— Cette vieille croit donc qu’elle est une femme ! murmura le vainqueur de Mahon.
Et il salua le plus gracieusement du monde.
— Si j’osais demander à mon tour, ajouta-t-il, à qui j’ai l’honneur de parler ?
— Je suis la comtesse de Béarn, votre servante, répondit la vieille en faisant une révérence de cour sur le plancher boueux de l’allée, à trois pouces d’une trappe de cave ouverte, dans laquelle le maréchal s’attendait méchamment à la voir disparaître à son troisième plié.
— Enchanté, madame, ravi, dit-il, et je rends mille grâces au hasard ; vous avez donc aussi des procès, madame la comtesse ?
— Eh ! monsieur le duc, je n’en ai qu’un ; mais quel procès ! Il n’est pas que vous n’en ayez ouï parler ?
— Fort bien, fort bien ; ce grand procès… c’est vrai, pardon. Comment diable avais-je oublié cela ?
— Contre les Saluces.
— Contre les Saluces, oui, madame la comtesse ; ce procès sur lequel on a fait cette chanson…
— Une chanson ?… dit la vieille piquée, quelle chanson ?

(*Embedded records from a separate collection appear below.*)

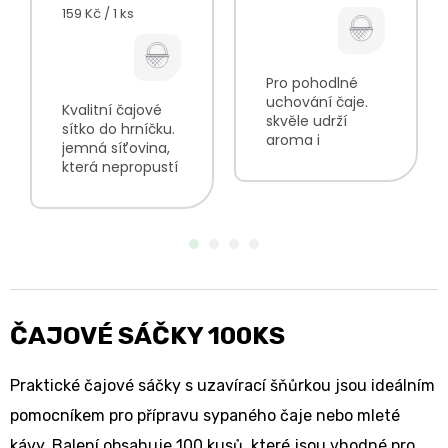
Měrná
159 Kč / 1 ks
cena:
Pro pohodlné
uchování čaje.
Kvalitní čajové
skvěle udrží
sítko do hrníčku.
aroma i
jemná síťovina,
čerstvost bylinek
která nepropustí
pro opakované
kousky bylinek
používání pojme
do nápoje pro
zhruba 60g
snadnou
bylinek v
přípravu
závislosti na
sypaných čajů
jejich objemu
praktická rukojeť
rozměr 95x65
pro louhování v...
mm
ČAJOVÉ SÁČKY 100KS
Praktické čajové sáčky s uzavírací šňůrkou jsou ideálním
pomocníkem pro přípravu sypaného čaje nebo mleté
kávy. Balení obsahuje 100 kusů, které jsou vhodné pro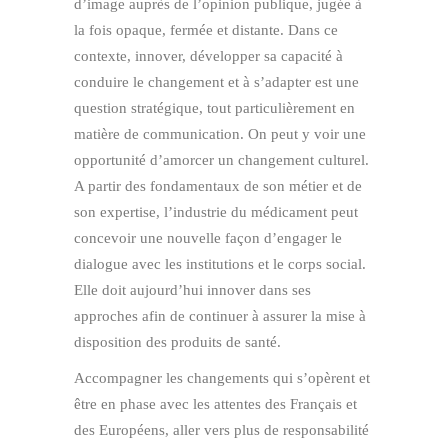
d’image auprès de l’opinion publique, jugée à
la fois opaque, fermée et distante. Dans ce
contexte, innover, développer sa capacité à
conduire le changement et à s’adapter est une
question stratégique, tout particulièrement en
matière de communication. On peut y voir une
opportunité d’amorcer un changement culturel.
A partir des fondamentaux de son métier et de
son expertise, l’industrie du médicament peut
concevoir une nouvelle façon d’engager le
dialogue avec les institutions et le corps social.
Elle doit aujourd’hui innover dans ses
approches afin de continuer à assurer la mise à
disposition des produits de santé.
Accompagner les changements qui s’opèrent et
être en phase avec les attentes des Français et
des Européens, aller vers plus de responsabilité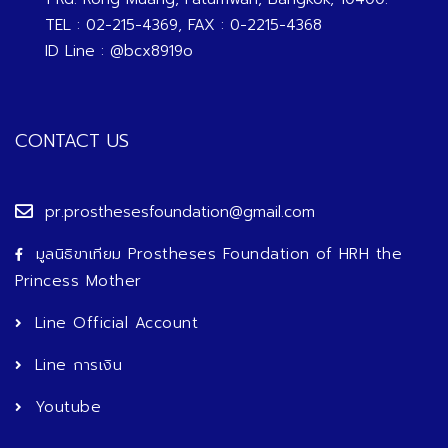
TEL : 02-215-4369, FAX : 0-2215-4368
ID Line : @bcx8919o
CONTACT US
pr.prosthesesfoundation@gmail.com
มูลนิธิขาเทียม Prostheses Foundation of HRH the
Princess Mother
Line Official Account
Line การเงิน
Youtube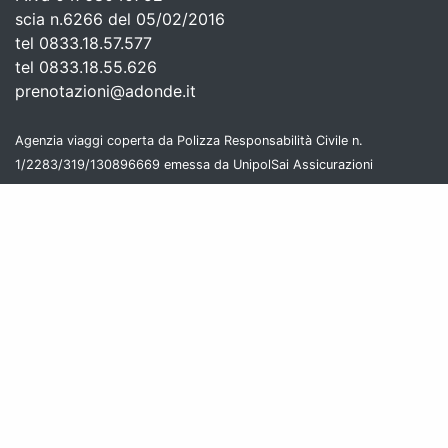
scia n.6266 del 05/02/2016
tel 0833.18.57.577
tel 0833.18.55.626
prenotazioni@adonde.it
Agenzia viaggi coperta da Polizza Responsabilità Civile n.
1/2283/319/130896669 emessa da UnipolSai Assicurazioni
Serve aiuto?
Chiama Ora!
Lun-Ven 9-13 | 14:30-18:30
Sab-Dom chiuso
Adonde aderisce al Fondo di Garanzia costituito dall'A.I.A.V -
SALVAGENTE s.c. a r.l. 2024/1-7061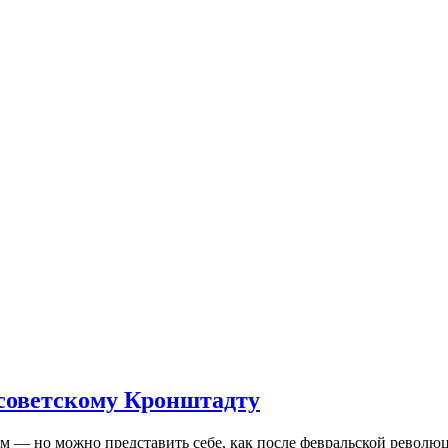
 советскому Кронштадту
— но можно представить себе, как после февральской революц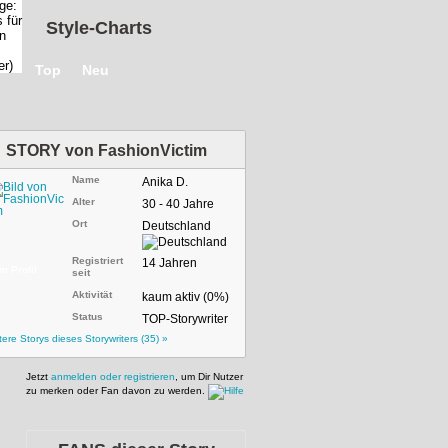
Style-Charts
Top
Neu
STORY von
FashionVictim
Name
Anika D.
Alter
30 - 40 Jahre
Ort
Deutschland
Registriert
14 Jahren
m Profil
seit
Aktivität
kaum aktiv (0%)
Status
TOP-Storywriter
tere Storys dieses Storywriters (35) »
Jetzt
anmelden oder registrieren
, um Dir Nutzer
zu merken oder Fan davon zu werden.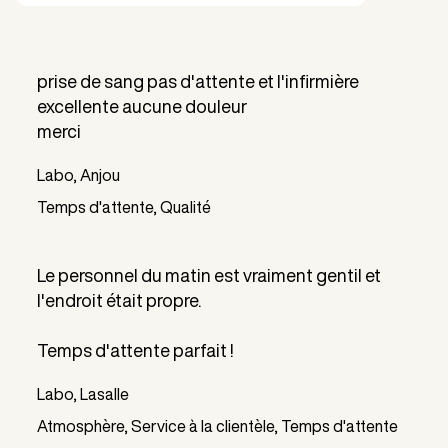
prise de sang pas d'attente et l'infirmière
excellente aucune douleur
merci
Labo, Anjou
Temps d'attente, Qualité
Le personnel du matin est vraiment gentil et
l'endroit était propre.
Temps d'attente parfait !
Labo, Lasalle
Atmosphère, Service à la clientèle, Temps d'attente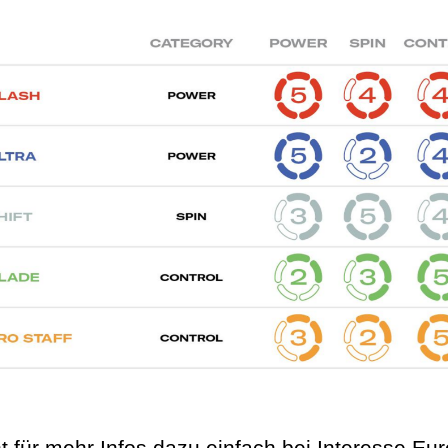
t für mehr Infos dazu einfach bei Interesse Eu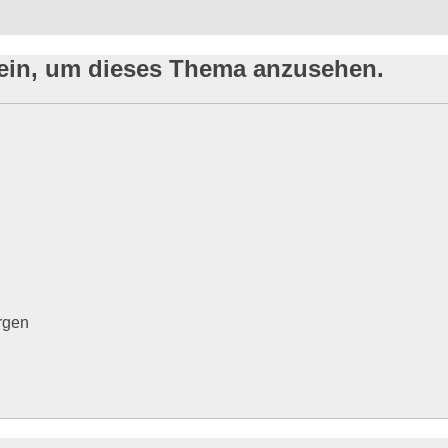
sein, um dieses Thema anzusehen.
rgen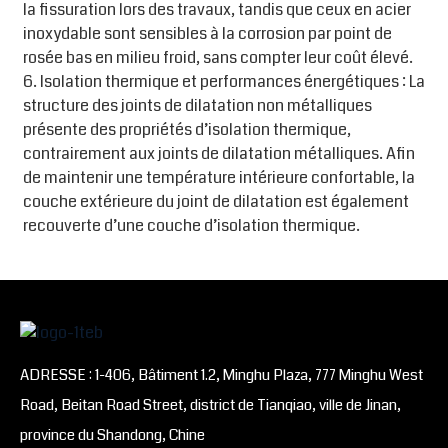
la fissuration lors des travaux, tandis que ceux en acier
inoxydable sont sensibles à la corrosion par point de
rosée bas en milieu froid, sans compter leur coût élevé.
6. Isolation thermique et performances énergétiques : La
structure des joints de dilatation non métalliques
présente des propriétés d’isolation thermique,
contrairement aux joints de dilatation métalliques. Afin
de maintenir une température intérieure confortable, la
couche extérieure du joint de dilatation est également
recouverte d’une couche d’isolation thermique.
ADRESSE : 1-406, Bâtiment 1.2, Minghu Plaza, 777 Minghu West
Road, Beitan Road Street, district de Tianqiao, ville de Jinan,
province du Shandong, Chine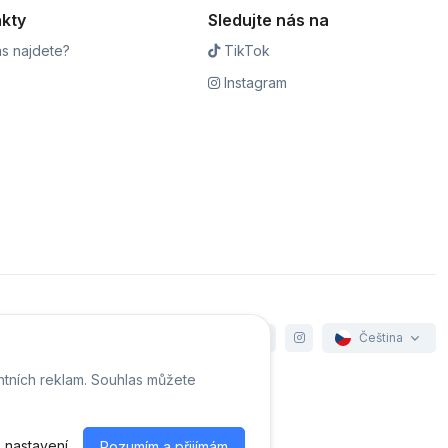
kty
Sledujte nás na
s najdete?
TikTok
Instagram
Čeština
ntních reklam. Souhlas můžete
e cookies
 nastavení
Rozumím a přijímám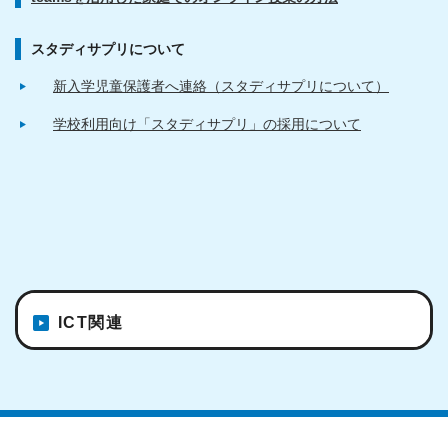
スタディサプリについて
新入学児童保護者へ連絡（スタディサプリについて）
学校利用向け「スタディサプリ」の採用について
ICT関連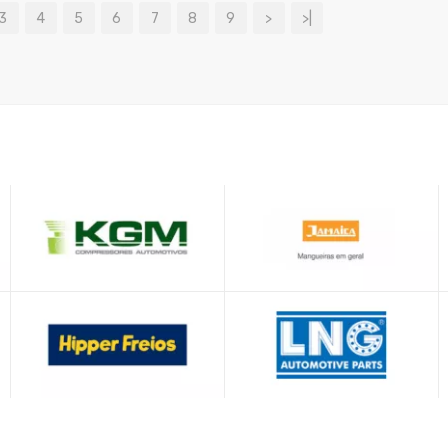
3
4
5
6
7
8
9
>
>|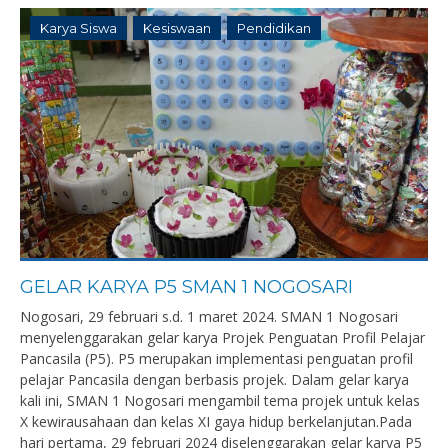
Karya Siswa
Kesiswaan
Pendidikan
GELAR KARYA P5 SMAN 1 NOGOSARI
Nogosari, 29 februari s.d. 1 maret 2024. SMAN 1 Nogosari
menyelenggarakan gelar karya Projek Penguatan Profil Pelajar
Pancasila (P5). P5 merupakan implementasi penguatan profil
pelajar Pancasila dengan berbasis projek. Dalam gelar karya
kali ini, SMAN 1 Nogosari mengambil tema projek untuk kelas
X kewirausahaan dan kelas XI gaya hidup berkelanjutan.Pada
hari pertama, 29 februari 2024 diselenggarakan gelar karya P5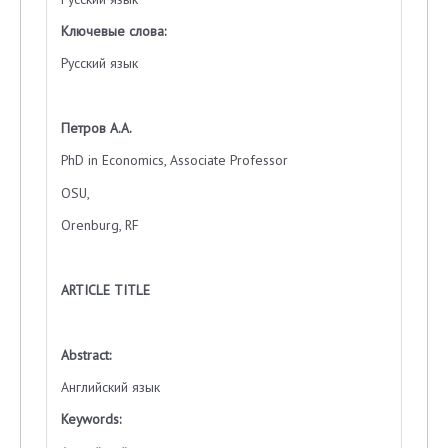
Ключевые слова:
Русский язык
Петров А.А.
PhD in Economics, Associate Professor
OSU,
Orenburg, RF
ARTICLE TITLE
Abstract:
Английский язык
Keywords
: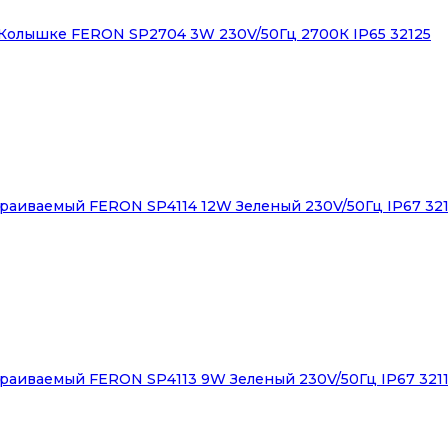
Колышке FERON SP2704 3W 230V/50Гц 2700К IP65 32125
аиваемый FERON SP4114 12W Зеленый 230V/50Гц IP67 321
раиваемый FERON SP4113 9W Зеленый 230V/50Гц IP67 321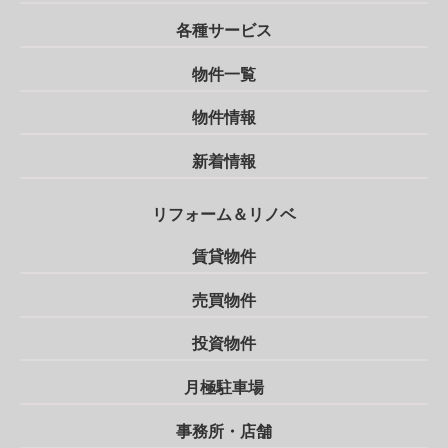
各種サービス
物件一覧
物件情報
新着情報
リフォーム＆リノベ
賃貸物件
売買物件
投資物件
月極駐車場
事務所・店舗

— Prenez garde, madame, il y a ici un renfoncement, dit le duc, qui vit que décidément la vieille ne se jetterait pas dans le trou ; prenez la rampe, c’est-à-dire la corde.
La vieille monta les premières marches. Le duc la suivit.
— Oui, une chanson assez drôle, dit-il.
— Une chanson assez drôle sur mon procès ?…
— Dame ! je vous en fais juge… Mais vous la connaissez peut-être ?…
— Pas du tout.
— C’est sur l’air de la Bourbonnaise ; il y est dit :
Madame la comtesse,
Faites-moi politesse,
Je suis dans l’embarras.
C’est madame du Barry qui parle, vous entendez.